::: EXERCISE INPUTS
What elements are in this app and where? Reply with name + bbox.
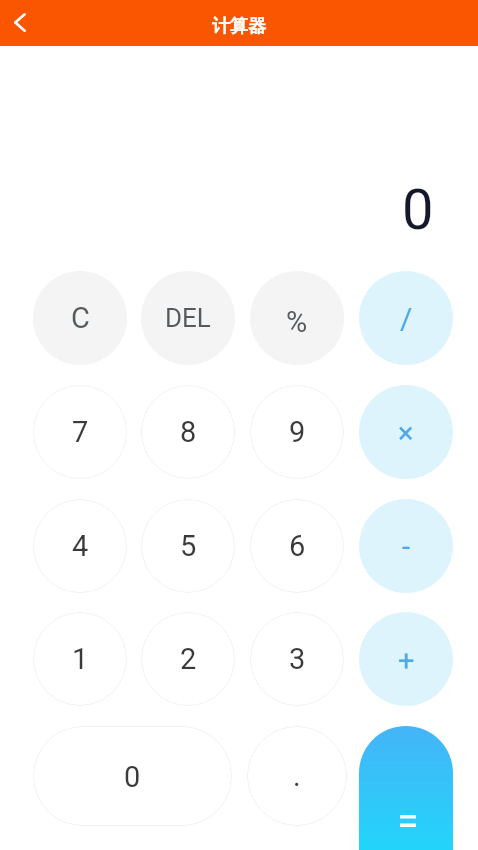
staticText: 0 <box>402 177 434 243</box>
staticText: × <box>398 416 414 450</box>
button[interactable]: / <box>359 271 453 365</box>
staticText: DEL <box>165 303 211 333</box>
staticText: % <box>286 305 308 339</box>
button[interactable]: 3 <box>250 612 344 706</box>
button[interactable]: 5 <box>141 499 235 593</box>
staticText: 9 <box>289 415 306 449</box>
staticText: C <box>71 301 90 335</box>
staticText: 4 <box>72 529 89 563</box>
button[interactable]: 2 <box>141 612 235 706</box>
staticText: 1 <box>72 642 89 676</box>
button[interactable]: C <box>33 271 127 365</box>
staticText: 2 <box>180 642 197 676</box>
button[interactable]: 9 <box>250 385 344 479</box>
button[interactable]: + <box>359 612 453 706</box>
staticText: + <box>398 644 415 678</box>
button[interactable]: . <box>247 726 347 826</box>
staticText: 6 <box>289 529 306 563</box>
button[interactable]: 7 <box>33 385 127 479</box>
staticText: 计算器 <box>212 15 266 38</box>
staticText: 3 <box>289 642 306 676</box>
staticText: 7 <box>72 415 89 449</box>
button[interactable]: 0 <box>33 726 232 826</box>
button[interactable]: % <box>250 271 344 365</box>
button[interactable]: DEL <box>141 271 235 365</box>
staticText: 8 <box>180 415 197 449</box>
staticText: - <box>402 530 411 564</box>
staticText: / <box>400 301 413 336</box>
button[interactable]: Equals <box>359 726 453 850</box>
staticText: 0 <box>124 760 141 794</box>
button[interactable]: Back <box>0 0 42 46</box>
button[interactable]: × <box>359 385 453 479</box>
button[interactable]: 1 <box>33 612 127 706</box>
staticText: 5 <box>180 529 197 563</box>
button[interactable]: 6 <box>250 499 344 593</box>
button[interactable]: 4 <box>33 499 127 593</box>
button[interactable]: - <box>359 499 453 593</box>
staticText: . <box>293 759 301 793</box>
button[interactable]: 8 <box>141 385 235 479</box>
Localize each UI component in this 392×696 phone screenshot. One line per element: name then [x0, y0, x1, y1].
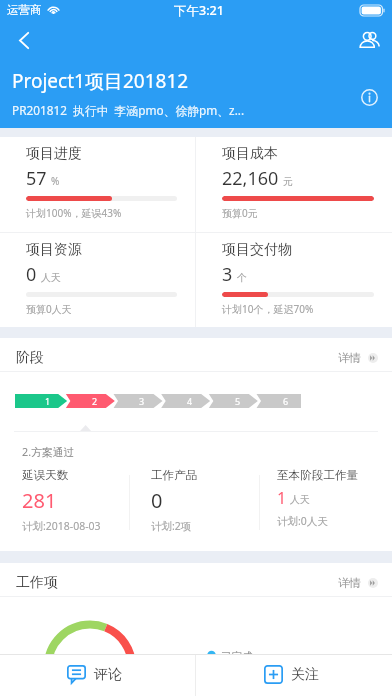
::::::
YOUR TASK
Reproduce each line of the records in which "name" appears.

TASK SOLUTION
What elements are in this app and where? Reply with name + bbox.
Localize each UI component in this 392×696 phone screenshot. One line per element: name then [x0, y0, x1, y1].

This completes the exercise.